Dataset entries:
········
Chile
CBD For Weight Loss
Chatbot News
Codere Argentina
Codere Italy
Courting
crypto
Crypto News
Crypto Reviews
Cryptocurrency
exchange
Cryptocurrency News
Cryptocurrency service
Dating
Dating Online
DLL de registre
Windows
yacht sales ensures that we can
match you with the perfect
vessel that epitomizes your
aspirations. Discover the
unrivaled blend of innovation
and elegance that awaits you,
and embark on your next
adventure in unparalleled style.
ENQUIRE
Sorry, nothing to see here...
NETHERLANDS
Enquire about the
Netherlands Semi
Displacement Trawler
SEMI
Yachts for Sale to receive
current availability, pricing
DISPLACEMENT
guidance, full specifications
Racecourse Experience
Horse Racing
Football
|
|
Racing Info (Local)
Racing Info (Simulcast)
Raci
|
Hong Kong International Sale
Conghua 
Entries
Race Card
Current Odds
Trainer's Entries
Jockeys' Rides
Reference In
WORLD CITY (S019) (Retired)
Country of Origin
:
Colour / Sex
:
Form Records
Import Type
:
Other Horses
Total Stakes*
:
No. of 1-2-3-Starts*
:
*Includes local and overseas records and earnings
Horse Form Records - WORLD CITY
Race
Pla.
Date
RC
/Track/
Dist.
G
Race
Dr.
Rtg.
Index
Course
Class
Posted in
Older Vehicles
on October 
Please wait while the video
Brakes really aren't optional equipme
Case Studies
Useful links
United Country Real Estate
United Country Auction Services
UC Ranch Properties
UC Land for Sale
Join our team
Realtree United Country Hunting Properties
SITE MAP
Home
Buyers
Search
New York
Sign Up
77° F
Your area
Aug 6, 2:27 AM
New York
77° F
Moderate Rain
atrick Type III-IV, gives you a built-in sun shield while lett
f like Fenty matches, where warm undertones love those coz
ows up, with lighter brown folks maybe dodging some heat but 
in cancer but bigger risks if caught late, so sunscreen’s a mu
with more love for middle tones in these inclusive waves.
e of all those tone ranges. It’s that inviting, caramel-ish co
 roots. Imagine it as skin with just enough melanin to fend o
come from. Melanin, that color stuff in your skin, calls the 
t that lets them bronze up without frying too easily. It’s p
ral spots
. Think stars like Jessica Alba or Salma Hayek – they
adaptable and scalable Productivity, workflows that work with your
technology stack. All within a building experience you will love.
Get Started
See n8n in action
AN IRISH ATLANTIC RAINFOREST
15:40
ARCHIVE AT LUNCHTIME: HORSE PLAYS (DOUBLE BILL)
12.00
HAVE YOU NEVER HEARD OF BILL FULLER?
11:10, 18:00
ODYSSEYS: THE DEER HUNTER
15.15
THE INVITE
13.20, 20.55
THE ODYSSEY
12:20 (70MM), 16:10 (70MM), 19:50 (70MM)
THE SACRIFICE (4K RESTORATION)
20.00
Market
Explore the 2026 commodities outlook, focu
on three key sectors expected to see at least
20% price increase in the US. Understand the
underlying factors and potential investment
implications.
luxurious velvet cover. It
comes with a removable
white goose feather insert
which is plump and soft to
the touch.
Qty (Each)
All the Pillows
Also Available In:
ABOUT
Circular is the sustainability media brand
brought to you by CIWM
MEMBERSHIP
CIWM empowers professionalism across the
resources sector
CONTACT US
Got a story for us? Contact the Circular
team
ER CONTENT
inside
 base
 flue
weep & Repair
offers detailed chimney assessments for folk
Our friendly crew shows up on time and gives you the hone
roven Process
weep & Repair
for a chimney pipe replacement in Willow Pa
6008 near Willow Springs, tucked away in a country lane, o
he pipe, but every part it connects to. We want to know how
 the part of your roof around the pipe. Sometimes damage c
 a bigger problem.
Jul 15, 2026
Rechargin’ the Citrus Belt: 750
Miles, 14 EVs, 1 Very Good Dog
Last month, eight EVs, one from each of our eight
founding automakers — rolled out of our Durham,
········
Exercise instructions: Keep every word intact and transcribe the records in full.

Problem solution:
Chile
CBD For Weight Loss
Chatbot News
Codere Argentina
Codere Italy
Courting
crypto
Crypto News
Crypto Reviews
Cryptocurrency
exchange
Cryptocurrency News
Cryptocurrency service
Dating
Dating Online
DLL de registre
Windows
yacht sales ensures that we can
match you with the perfect
vessel that epitomizes your
aspirations. Discover the
unrivaled blend of innovation
and elegance that awaits you,
and embark on your next
adventure in unparalleled style.
ENQUIRE
Sorry, nothing to see here...
NETHERLANDS
Enquire about the
Netherlands Semi
Displacement Trawler
SEMI
Yachts for Sale to receive
current availability, pricing
DISPLACEMENT
guidance, full specifications
Racecourse Experience
Horse Racing
Football
|
|
Racing Info (Local)
Racing Info (Simulcast)
Raci
|
Hong Kong International Sale
Conghua 
Entries
Race Card
Current Odds
Trainer's Entries
Jockeys' Rides
Reference In
WORLD CITY (S019) (Retired)
Country of Origin
:
Colour / Sex
:
Form Records
Import Type
:
Other Horses
Total Stakes*
:
No. of 1-2-3-Starts*
:
*Includes local and overseas records and earnings
Horse Form Records - WORLD CITY
Race
Pla.
Date
RC
/Track/
Dist.
G
Race
Dr.
Rtg.
Index
Course
Class
Posted in
Older Vehicles
on October 
Please wait while the video
Brakes really aren't optional equipme
Case Studies
Useful links
United Country Real Estate
United Country Auction Services
UC Ranch Properties
UC Land for Sale
Join our team
Realtree United Country Hunting Properties
SITE MAP
Home
Buyers
Search
New York
Sign Up
77° F
Your area
Aug 6, 2:27 AM
New York
77° F
Moderate Rain
atrick Type III-IV, gives you a built-in sun shield while lett
f like Fenty matches, where warm undertones love those coz
ows up, with lighter brown folks maybe dodging some heat but 
in cancer but bigger risks if caught late, so sunscreen’s a mu
with more love for middle tones in these inclusive waves.
e of all those tone ranges. It’s that inviting, caramel-ish co
 roots. Imagine it as skin with just enough melanin to fend o
come from. Melanin, that color stuff in your skin, calls the 
t that lets them bronze up without frying too easily. It’s p
ral spots
. Think stars like Jessica Alba or Salma Hayek – they
adaptable and scalable Productivity, workflows that work with your
technology stack. All within a building experience you will love.
Get Started
See n8n in action
AN IRISH ATLANTIC RAINFOREST
15:40
ARCHIVE AT LUNCHTIME: HORSE PLAYS (DOUBLE BILL)
12.00
HAVE YOU NEVER HEARD OF BILL FULLER?
11:10, 18:00
ODYSSEYS: THE DEER HUNTER
15.15
THE INVITE
13.20, 20.55
THE ODYSSEY
12:20 (70MM), 16:10 (70MM), 19:50 (70MM)
THE SACRIFICE (4K RESTORATION)
20.00
Market
Explore the 2026 commodities outlook, focu
on three key sectors expected to see at least
20% price increase in the US. Understand the
underlying factors and potential investment
implications.
luxurious velvet cover. It
comes with a removable
white goose feather insert
which is plump and soft to
the touch.
Qty (Each)
All the Pillows
Also Available In:
ABOUT
Circular is the sustainability media brand
brought to you by CIWM
MEMBERSHIP
CIWM empowers professionalism across the
resources sector
CONTACT US
Got a story for us? Contact the Circular
team
ER CONTENT
inside
 base
 flue
weep & Repair
offers detailed chimney assessments for folk
Our friendly crew shows up on time and gives you the hone
roven Process
weep & Repair
for a chimney pipe replacement in Willow Pa
6008 near Willow Springs, tucked away in a country lane, o
he pipe, but every part it connects to. We want to know how
 the part of your roof around the pipe. Sometimes damage c
 a bigger problem.
Jul 15, 2026
Rechargin’ the Citrus Belt: 750
Miles, 14 EVs, 1 Very Good Dog
Last month, eight EVs, one from each of our eight
founding automakers — rolled out of our Durham,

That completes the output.